It’s an exciting time ahead for the new generation of credit model developers and validators.

While machine learning-based models can be diverse and multi-dimensional, this blog post will focus specifically on the use of these models in the world of Credit Risk.

Despite perceptions, as a technique, machine learning (ML) is neither new nor too complex. And though the speed of adoption of ML-based techniques differ by firms and industries, we are increasingly finding more and more application and use cases for this powerful analytical enabler. Arguably, slow progress has been made in the area of Credit Risk, primarily as we come out of a high transparency and stability focused Comprehensive Capital Analysis and Review (CCAR) era. One should note however that Credit Risk is pivotal to the acceptance of ML-based models as this is the area where the use of the technique is expected to be scrutinized more by the business and regulators.

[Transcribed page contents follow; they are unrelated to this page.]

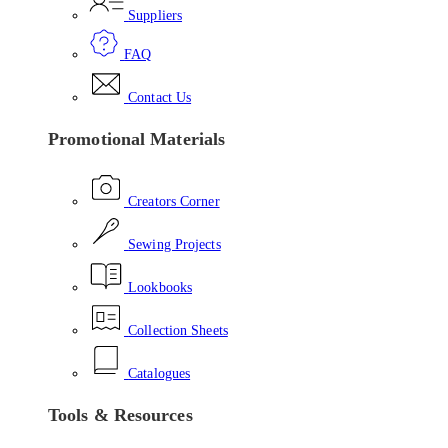
Suppliers
FAQ
Contact Us
Promotional Materials
Creators Corner
Sewing Projects
Lookbooks
Collection Sheets
Catalogues
Tools & Resources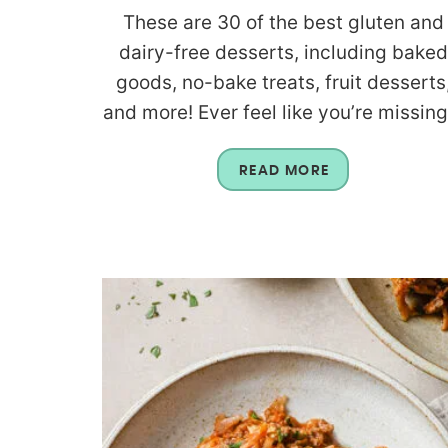
These are 30 of the best gluten and
dairy-free desserts, including baked
goods, no-bake treats, fruit desserts
and more! Ever feel like you’re missing.
READ MORE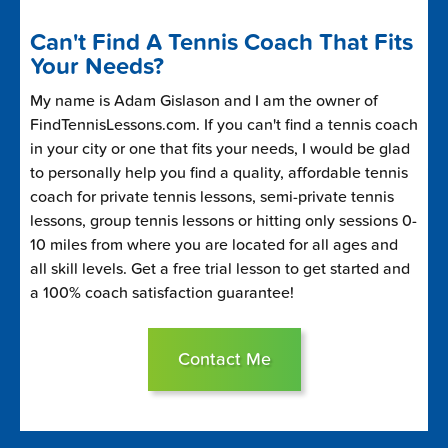
Can't Find A Tennis Coach That Fits
Your Needs?
My name is Adam Gislason and I am the owner of
FindTennisLessons.com. If you can't find a tennis coach
in your city or one that fits your needs, I would be glad
to personally help you find a quality, affordable tennis
coach for private tennis lessons, semi-private tennis
lessons, group tennis lessons or hitting only sessions 0-
10 miles from where you are located for all ages and
all skill levels. Get a free trial lesson to get started and
a 100% coach satisfaction guarantee!
Contact Me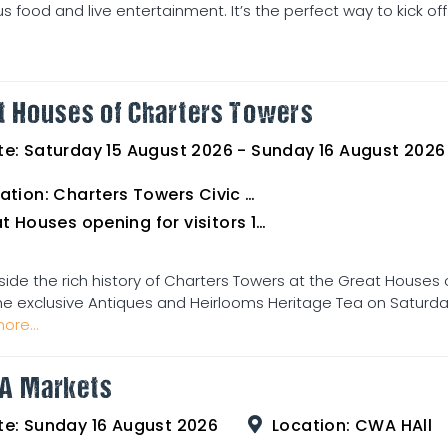
us food and live entertainment. It’s the perfect way to kick off
t Houses of Charters Towers
te:
Saturday 15 August 2026 - Sunday 16 August 2026
ation:
Charters Towers Civic Club for Antiques and Heirlooms Afternoon Tea 15th August 2.00pm
uses opening for visitors 16th August 10am to 3pm
side the rich history of Charters Towers at the Great Houses 
he exclusive Antiques and Heirlooms Heritage Tea on Saturday 
ore...
A Markets
te:
Sunday 16 August 2026
Location:
CWA HAll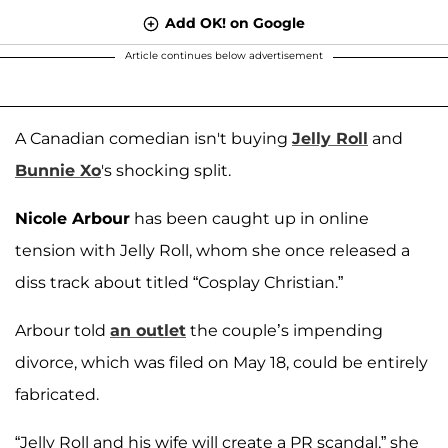
Add OK! on Google
Article continues below advertisement
A Canadian comedian isn't buying
Jelly Roll
and
Bunnie Xo
's shocking split.
Nicole Arbour
has been caught up in online
tension with Jelly Roll, whom she once released a
diss track about titled “Cosplay Christian.”
Arbour told
an outlet
the couple’s impending
divorce, which was filed on May 18, could be entirely
fabricated.
“Jelly Roll and his wife will create a PR scandal,” she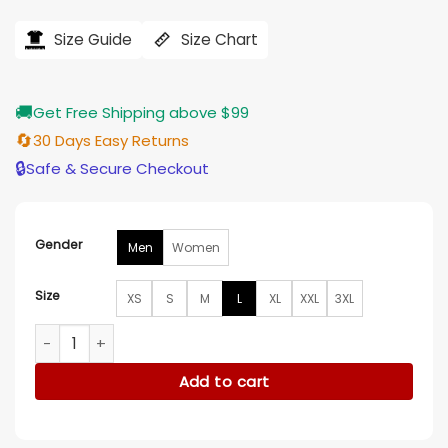
price
price
was:
is:
$184.00.
$155.00.
Size Guide
Size Chart
🚚
Get Free Shipping above $99
🔄
30 Days Easy Returns
🔒
Safe & Secure Checkout
Gender
Men
Women
Size
XS
S
M
L
XL
XXL
3XL
Adidas Tango Coach Jacket quantity
Add to cart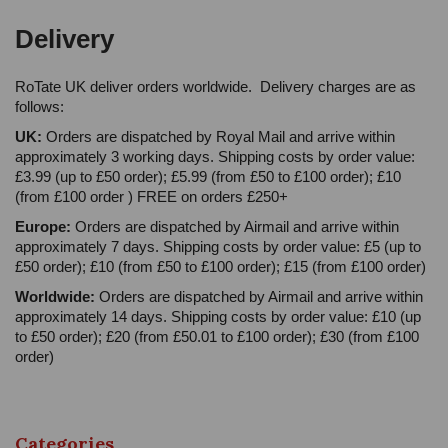
Delivery
RoTate UK deliver orders worldwide. Delivery charges are as
follows:
UK:
Orders are dispatched by Royal Mail and arrive within
approximately 3 working days. Shipping costs by order value:
£3.99 (up to £50 order); £5.99 (from £50 to £100 order); £10
(from £100 order ) FREE on orders £250+
Europe:
Orders are dispatched by Airmail and arrive within
approximately 7 days. Shipping costs by order value: £5 (up to
£50 order); £10 (from £50 to £100 order); £15 (from £100 order)
Worldwide:
Orders are dispatched by Airmail and arrive within
approximately 14 days. Shipping costs by order value: £10 (up
to £50 order); £20 (from £50.01 to £100 order); £30 (from £100
order)
Categories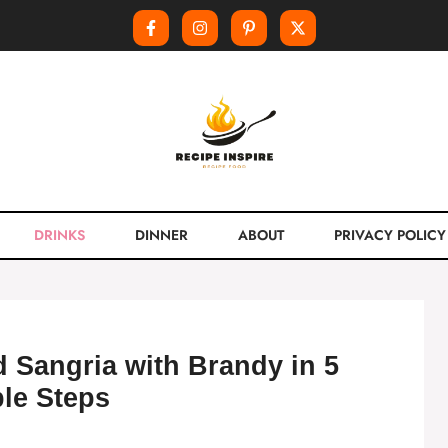
DRINKS
DINNER
ABOUT
PRIVACY POLICY
 Sangria with Brandy in 5
le Steps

Model developers are taking small but relevant steps towards gradually introducing ML-based models to mainstream credit decisioning. The advantages of ML-based models are well known and worth trying across multiple use cases. In the financial services industry, specifically in the Credit Risk area, we primarily see ML-based models used in Credit Acquisition and Line Management initiatives. The Generation (gen) 0 and Generation 1 ML-based models are required by regulators to be stable and explanatory in nature.1 Case in point are the fair lending considerations which mandate that banks’ credit decisions not be biased by factors such as gender, race, among others.2 Modelers therefore are not only trying to improve predictability but are also looking for causality and interpretation. For the model validator, although dimensions like conceptual soundness, variable selection and outcome analysis remain similar, there is an increased necessity to look at these dimensions through new lenses.

Key Validation Dimensions

To start with, rarely does one see self-learning Credit models in the industry today. By this I mean that we are still talking data lakes and not data stream in the world of credit decisioning. The primary driver for this is having factor stability in the decision process. The usual assumption is that the static lake is deep and wide enough to capture requisite trends. Validators do need to appreciate the cautious approach, however there is a strong case towards evaluating alternate model results and the robustness of the use case. The first question is therefore to assess if the model brings adequate performance improvement in its gen 0 and gen 1 form.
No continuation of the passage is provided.